La Chronique Agora

Vers un régime de forte inflation durable (1/2)

inflation, dette, étalon-or, quantitative easing

Dans le système actuel, les banques centrales finissent par transformer les dettes des Etats en monnaie…

Chacun sait qu’une banque centrale est officiellement le seul acteur économique pour lequel la dette émise n’est pas exigible (pas remboursable). Le mécanisme est simple : en créant de la monnaie ex nihilo (à partir de rien), la banque centrale émet une dette sur elle-même qui est non-exigible. Ou, en tout cas, qui le sera tant que la monnaie émise est acceptée comme moyen d’échange, de paiement, de transaction et de réserve.

Voici qui permet de définir véritablement ce qu’est la monnaie, ou en tout cas, comment enseigner la macroéconomie monétaire à un étudiant en économie ou à tout citoyen curieux des affaires économiques.

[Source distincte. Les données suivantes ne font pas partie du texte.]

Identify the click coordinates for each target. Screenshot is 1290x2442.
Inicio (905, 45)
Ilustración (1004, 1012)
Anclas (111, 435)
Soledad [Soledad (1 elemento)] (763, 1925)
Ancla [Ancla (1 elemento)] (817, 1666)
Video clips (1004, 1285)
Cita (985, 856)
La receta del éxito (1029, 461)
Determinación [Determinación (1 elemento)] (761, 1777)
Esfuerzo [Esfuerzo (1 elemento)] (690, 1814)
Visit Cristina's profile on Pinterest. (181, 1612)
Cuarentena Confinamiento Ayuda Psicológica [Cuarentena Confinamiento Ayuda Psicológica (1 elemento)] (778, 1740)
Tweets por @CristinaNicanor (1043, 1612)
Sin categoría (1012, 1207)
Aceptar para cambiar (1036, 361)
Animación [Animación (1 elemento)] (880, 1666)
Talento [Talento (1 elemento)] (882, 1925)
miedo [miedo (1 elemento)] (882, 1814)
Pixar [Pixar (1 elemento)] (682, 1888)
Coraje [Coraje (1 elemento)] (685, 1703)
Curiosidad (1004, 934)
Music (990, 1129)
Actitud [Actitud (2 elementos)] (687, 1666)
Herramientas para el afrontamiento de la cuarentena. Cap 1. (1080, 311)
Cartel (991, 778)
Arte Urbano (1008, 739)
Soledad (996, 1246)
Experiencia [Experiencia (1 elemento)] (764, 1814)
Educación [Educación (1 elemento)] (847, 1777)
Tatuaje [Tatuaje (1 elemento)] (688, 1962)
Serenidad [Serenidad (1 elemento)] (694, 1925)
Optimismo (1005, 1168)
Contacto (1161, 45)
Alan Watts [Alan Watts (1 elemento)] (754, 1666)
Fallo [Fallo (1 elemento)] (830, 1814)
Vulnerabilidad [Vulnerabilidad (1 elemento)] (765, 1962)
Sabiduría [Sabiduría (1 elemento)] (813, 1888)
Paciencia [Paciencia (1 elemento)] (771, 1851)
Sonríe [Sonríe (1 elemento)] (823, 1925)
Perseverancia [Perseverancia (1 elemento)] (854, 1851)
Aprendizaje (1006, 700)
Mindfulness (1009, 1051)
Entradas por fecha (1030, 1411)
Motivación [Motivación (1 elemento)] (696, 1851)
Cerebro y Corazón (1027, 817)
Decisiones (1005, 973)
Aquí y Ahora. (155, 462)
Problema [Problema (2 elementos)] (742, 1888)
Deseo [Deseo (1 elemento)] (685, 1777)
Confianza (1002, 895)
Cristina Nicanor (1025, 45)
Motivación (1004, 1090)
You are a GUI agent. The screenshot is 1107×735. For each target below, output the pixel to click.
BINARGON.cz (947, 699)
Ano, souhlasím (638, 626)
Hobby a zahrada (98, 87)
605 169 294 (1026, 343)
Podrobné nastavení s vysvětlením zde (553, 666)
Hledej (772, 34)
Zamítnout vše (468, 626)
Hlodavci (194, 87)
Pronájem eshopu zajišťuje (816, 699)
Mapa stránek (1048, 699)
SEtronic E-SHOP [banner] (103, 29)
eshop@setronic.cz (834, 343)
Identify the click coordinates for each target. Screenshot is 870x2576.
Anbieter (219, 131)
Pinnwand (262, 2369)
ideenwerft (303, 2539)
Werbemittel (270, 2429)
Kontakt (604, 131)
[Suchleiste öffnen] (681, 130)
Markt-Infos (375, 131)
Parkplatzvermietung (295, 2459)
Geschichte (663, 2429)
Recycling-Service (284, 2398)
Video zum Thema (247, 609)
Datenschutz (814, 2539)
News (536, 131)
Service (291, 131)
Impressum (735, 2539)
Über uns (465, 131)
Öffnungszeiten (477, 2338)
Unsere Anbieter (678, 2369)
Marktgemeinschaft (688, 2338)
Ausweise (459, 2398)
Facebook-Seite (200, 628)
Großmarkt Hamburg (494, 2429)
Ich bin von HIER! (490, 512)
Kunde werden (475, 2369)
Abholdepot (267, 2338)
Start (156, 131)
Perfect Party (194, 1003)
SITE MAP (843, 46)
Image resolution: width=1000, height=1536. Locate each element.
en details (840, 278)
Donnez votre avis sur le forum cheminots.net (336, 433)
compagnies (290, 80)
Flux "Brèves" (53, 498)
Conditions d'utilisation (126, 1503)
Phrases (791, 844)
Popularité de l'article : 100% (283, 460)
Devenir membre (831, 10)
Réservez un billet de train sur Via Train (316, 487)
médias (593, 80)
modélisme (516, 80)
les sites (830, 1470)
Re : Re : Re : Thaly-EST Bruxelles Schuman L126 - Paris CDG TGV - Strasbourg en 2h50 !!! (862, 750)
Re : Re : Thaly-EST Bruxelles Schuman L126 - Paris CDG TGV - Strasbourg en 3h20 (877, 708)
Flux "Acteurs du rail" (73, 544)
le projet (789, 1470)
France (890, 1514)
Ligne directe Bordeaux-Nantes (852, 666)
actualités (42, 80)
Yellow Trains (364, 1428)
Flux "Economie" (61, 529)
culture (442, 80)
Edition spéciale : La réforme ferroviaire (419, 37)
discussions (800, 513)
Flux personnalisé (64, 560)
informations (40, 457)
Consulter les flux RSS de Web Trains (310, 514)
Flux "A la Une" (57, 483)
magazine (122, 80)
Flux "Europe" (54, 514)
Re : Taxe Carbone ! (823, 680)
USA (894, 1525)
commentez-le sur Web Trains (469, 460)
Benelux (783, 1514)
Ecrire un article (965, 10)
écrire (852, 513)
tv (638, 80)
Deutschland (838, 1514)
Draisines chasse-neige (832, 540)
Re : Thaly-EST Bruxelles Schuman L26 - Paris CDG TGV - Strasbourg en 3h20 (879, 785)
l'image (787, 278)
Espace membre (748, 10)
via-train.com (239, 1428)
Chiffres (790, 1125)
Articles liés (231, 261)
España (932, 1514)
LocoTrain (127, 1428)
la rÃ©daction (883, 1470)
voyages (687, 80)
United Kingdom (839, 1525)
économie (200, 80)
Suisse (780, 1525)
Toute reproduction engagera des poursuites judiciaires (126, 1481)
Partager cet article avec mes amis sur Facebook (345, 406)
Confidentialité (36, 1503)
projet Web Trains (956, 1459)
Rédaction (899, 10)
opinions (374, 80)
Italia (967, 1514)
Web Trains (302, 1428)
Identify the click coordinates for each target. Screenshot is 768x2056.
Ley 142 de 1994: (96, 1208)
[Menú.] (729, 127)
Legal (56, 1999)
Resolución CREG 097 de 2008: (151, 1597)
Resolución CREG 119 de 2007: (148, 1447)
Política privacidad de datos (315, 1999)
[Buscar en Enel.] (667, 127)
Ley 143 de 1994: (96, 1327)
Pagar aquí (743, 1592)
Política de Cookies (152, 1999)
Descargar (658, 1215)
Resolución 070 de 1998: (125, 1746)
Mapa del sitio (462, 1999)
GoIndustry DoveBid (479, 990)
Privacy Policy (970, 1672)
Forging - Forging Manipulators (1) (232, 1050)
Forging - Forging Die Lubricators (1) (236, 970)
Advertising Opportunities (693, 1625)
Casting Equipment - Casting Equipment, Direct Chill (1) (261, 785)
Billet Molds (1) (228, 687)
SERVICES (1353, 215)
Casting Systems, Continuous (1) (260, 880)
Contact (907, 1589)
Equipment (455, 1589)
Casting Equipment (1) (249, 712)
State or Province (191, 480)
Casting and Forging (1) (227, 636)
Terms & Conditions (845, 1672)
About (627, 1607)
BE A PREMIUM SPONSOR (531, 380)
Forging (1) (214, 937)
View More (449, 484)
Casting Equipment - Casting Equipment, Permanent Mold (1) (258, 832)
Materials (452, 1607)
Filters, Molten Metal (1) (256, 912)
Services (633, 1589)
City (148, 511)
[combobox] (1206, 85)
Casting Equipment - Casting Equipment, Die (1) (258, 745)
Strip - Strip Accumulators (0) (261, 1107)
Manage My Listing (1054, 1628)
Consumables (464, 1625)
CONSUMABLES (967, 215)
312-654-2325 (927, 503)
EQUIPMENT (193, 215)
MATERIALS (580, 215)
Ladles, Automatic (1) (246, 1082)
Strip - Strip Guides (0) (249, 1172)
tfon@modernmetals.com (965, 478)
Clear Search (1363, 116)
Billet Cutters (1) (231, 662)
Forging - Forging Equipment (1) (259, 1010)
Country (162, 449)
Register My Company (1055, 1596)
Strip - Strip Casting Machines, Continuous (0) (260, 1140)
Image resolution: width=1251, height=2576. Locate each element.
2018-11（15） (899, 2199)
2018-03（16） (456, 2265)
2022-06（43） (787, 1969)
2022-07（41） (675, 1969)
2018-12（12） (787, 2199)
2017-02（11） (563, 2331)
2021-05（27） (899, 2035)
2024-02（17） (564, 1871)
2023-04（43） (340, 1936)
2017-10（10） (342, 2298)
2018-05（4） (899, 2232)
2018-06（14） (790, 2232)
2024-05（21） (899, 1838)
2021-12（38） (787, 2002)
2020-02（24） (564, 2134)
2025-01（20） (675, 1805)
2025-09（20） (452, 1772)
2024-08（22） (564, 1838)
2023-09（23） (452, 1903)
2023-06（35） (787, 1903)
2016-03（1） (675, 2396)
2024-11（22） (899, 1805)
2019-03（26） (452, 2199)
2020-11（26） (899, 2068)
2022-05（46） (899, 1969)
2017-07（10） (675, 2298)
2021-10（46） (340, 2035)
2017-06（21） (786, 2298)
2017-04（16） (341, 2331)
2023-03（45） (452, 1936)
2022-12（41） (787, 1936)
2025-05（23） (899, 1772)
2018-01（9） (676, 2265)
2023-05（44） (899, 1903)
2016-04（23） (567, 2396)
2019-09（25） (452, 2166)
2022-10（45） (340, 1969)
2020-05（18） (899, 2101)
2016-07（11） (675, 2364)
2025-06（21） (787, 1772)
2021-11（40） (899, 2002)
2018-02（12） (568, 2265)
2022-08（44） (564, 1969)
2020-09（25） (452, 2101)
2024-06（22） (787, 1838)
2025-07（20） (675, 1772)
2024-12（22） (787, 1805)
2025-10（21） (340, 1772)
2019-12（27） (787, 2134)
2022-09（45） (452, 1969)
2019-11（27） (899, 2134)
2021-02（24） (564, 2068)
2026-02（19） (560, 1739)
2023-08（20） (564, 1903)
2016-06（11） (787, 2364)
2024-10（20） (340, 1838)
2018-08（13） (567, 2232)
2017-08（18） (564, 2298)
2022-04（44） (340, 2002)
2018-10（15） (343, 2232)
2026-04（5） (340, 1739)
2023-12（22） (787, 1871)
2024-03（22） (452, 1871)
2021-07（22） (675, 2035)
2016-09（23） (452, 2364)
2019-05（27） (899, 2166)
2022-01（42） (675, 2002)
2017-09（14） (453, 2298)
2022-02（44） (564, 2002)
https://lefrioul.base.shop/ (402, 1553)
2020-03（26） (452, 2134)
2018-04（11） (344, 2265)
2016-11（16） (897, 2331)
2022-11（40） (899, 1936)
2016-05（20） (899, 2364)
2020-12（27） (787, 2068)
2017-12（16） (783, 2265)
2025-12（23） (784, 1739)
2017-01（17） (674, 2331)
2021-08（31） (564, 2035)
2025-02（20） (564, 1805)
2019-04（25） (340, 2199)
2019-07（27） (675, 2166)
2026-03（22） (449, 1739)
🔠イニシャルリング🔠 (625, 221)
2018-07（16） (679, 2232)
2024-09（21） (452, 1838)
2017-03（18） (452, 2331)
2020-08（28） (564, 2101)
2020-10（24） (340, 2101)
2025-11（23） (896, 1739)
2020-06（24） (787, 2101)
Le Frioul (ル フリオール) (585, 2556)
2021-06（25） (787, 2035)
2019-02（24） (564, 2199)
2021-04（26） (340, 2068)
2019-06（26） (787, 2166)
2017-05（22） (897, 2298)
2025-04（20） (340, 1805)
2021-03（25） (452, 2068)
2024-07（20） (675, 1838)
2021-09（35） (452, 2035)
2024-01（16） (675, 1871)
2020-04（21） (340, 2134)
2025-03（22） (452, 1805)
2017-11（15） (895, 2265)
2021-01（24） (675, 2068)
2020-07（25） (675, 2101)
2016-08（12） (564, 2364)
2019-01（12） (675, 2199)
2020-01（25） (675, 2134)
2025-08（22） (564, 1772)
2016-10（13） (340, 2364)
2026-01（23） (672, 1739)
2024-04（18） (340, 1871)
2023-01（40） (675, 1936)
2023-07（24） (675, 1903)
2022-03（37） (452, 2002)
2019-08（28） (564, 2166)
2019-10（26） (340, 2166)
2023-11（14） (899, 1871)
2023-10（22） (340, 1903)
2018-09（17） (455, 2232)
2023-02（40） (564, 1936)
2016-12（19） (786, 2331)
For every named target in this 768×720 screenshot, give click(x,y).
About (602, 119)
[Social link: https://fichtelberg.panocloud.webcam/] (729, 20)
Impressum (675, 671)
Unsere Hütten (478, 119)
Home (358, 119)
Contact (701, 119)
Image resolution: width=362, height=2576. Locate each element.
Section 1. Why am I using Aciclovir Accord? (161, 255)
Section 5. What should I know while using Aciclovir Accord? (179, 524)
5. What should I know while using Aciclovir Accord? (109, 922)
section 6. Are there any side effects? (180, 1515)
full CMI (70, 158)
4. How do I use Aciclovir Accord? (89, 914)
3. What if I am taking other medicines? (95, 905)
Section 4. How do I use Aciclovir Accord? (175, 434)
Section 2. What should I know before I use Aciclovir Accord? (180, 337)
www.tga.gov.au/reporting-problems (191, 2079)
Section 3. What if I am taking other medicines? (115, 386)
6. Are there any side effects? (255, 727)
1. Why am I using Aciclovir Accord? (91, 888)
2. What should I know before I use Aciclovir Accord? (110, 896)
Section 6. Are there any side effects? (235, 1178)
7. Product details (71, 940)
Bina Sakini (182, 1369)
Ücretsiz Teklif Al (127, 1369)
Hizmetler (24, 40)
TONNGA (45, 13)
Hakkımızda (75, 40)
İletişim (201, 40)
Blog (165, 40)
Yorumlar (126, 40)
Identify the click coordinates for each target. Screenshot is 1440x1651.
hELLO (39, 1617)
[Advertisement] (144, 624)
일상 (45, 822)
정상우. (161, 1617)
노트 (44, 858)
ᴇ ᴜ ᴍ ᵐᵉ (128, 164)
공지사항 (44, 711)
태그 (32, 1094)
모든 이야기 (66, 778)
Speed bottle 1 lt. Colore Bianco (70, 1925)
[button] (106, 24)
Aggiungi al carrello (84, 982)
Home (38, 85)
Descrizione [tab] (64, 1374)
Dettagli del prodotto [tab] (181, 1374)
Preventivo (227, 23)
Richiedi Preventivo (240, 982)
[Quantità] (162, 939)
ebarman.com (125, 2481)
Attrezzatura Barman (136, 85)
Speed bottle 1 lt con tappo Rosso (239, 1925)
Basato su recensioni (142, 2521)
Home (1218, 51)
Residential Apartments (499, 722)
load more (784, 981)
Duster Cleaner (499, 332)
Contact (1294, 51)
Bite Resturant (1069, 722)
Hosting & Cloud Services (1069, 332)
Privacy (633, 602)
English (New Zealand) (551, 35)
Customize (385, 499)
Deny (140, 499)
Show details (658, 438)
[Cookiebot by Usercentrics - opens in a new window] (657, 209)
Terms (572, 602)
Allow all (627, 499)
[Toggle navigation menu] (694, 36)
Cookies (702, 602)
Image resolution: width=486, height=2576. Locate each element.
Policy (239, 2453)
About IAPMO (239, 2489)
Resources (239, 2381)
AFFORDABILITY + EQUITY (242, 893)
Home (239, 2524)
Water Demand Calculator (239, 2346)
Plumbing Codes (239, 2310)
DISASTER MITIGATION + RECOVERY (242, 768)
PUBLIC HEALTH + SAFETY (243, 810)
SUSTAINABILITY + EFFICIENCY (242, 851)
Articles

Il n’y a qu’une seule définition de la monnaie dans une économie « moderne » (on pourrait aussi dire « financiarisée ») : puisque c’est une dette émise par la banque centrale (au passif de son bilan) qui ne peut être refusée et qui sert de garantie à celle « émise » par les banques commerciales, la monnaie n’est rien d’autre qu’une créance à vue des agents économiques non bancaires sur le système bancaire.

Oui, mais alors, qu’est-ce que les agents économiques non bancaires ont remis concrètement au système bancaire, pour disposer de cette créance ? Eh bien… rien, si ce n’est une espèce de reconnaissance de dette.

Avant et après l’étalon-or

Deux grands systèmes monétaires se sont succédés, avec des fonctionnements différents, qui facilitent ou pas l’apparition de périodes d’inflation.

Dans un système d’étalon-or (comme ceux du XIXème siècle, ou comme celui, plus près de nous, qui a existé entre 1944 et 1971), ce mode de fonctionnement est clair : la monnaie est convertible en métal-or et tout détenteur de billet peut exiger le remboursement en or, ce qui contraint le système bancaire à gérer activement une réserve en métal. (En réalité, c’est surtout la banque centrale qui doit disposer en permanence d’une réserve métal.)

On se retrouve donc dans un système simple et sain, qui peut être analysé comme suit : les banques commerciales interviennent – en quelque sorte – en délégation de la banque centrale lorsqu’elles émettent une monnaie convertible en billets, lesquels billets sont convertibles en or.

Attention, beaucoup d’économistes ou analystes, lorsqu’ils évoquent ce système, expliquent que la monnaie était émise en contrepartie de l’or, ce qui est faux (et les tenants d’un retour à l’étalon or s’appuient là-dessus). En réalité, il faut comprendre que c’est l’or qui garantit la circulation monétaire, ce qui n’est pas tout à fait la même chose.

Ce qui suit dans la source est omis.